> _EXERCISE DETAILS_: Pictures aside, restate the records below exactly as written.

### THE RECORDS

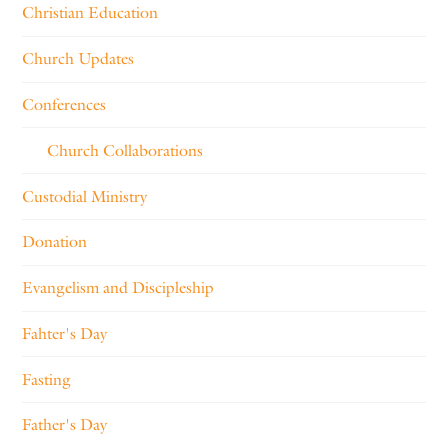
Christian Education
Church Updates
Conferences
Church Collaborations
Custodial Ministry
Donation
Evangelism and Discipleship
Fahter's Day
Fasting
Father's Day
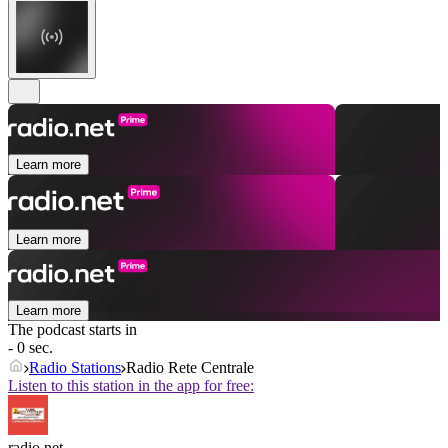
Learn more
Learn more
Learn more
The podcast starts in
- 0 sec.
Radio Stations
Radio Rete Centrale
Listen to this station in the app for free:
radio.net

######

> _SOLUTION FOR THIS PROBLEM_:
Christian Education
Church Updates
Conferences
Church Collaborations
Custodial Ministry
Donation
Evangelism and Discipleship
Fahter's Day
Fasting
Father's Day
Learn more
Learn more
Learn more
The podcast starts in
- 0 sec.
Radio Stations
Radio Rete Centrale
Listen to this station in the app for free:
radio.net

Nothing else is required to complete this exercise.